**Extracted data entries:**
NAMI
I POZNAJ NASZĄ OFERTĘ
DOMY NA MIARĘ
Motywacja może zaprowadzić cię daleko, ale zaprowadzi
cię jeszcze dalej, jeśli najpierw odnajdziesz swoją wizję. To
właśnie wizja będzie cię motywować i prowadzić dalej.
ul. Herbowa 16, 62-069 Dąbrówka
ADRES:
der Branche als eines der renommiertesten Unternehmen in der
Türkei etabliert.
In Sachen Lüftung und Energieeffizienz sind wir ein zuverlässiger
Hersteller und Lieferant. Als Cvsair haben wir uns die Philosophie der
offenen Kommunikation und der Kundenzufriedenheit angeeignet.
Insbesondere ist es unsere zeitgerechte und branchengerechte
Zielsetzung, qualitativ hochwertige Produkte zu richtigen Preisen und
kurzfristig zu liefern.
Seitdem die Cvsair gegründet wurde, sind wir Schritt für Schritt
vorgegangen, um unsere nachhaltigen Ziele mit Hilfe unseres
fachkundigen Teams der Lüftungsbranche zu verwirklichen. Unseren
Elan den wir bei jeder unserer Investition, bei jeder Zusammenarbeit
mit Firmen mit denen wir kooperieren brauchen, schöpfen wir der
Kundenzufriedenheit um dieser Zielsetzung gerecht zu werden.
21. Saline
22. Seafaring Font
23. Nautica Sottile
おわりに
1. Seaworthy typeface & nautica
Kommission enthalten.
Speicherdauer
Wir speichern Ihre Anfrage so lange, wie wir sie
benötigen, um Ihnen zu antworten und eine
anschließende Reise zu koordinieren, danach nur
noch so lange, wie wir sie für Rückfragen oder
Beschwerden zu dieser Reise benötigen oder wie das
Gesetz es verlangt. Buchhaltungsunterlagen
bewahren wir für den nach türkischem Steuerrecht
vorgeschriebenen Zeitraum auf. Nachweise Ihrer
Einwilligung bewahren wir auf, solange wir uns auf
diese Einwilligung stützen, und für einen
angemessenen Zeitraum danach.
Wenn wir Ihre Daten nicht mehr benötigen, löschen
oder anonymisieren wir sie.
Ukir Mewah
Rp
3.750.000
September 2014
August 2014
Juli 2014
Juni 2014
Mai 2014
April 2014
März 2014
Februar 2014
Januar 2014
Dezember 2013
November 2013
--
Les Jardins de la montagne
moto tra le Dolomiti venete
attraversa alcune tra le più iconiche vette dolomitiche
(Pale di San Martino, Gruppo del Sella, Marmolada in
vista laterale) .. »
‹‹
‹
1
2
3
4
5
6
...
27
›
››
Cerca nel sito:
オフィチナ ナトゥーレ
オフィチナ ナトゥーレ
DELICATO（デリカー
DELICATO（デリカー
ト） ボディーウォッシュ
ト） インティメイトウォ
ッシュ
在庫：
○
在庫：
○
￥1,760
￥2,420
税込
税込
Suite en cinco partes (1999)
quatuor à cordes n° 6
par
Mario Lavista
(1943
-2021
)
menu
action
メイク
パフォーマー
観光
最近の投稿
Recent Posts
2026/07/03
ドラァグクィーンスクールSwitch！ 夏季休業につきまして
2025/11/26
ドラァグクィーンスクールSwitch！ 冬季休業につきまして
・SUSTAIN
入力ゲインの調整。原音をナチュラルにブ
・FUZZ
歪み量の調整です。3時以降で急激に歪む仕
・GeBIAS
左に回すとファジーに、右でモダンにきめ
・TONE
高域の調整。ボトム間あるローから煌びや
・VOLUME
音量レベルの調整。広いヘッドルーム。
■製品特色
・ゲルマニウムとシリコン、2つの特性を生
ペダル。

**TASK TO COMPLETE:** Where the string "dieser" occurs in the data, return the whole line.

**RESPONSE FOR THIS EXERCISE:**
Kundenzufriedenheit um dieser Zielsetzung gerecht zu werden.
Beschwerden zu dieser Reise benötigen oder wie das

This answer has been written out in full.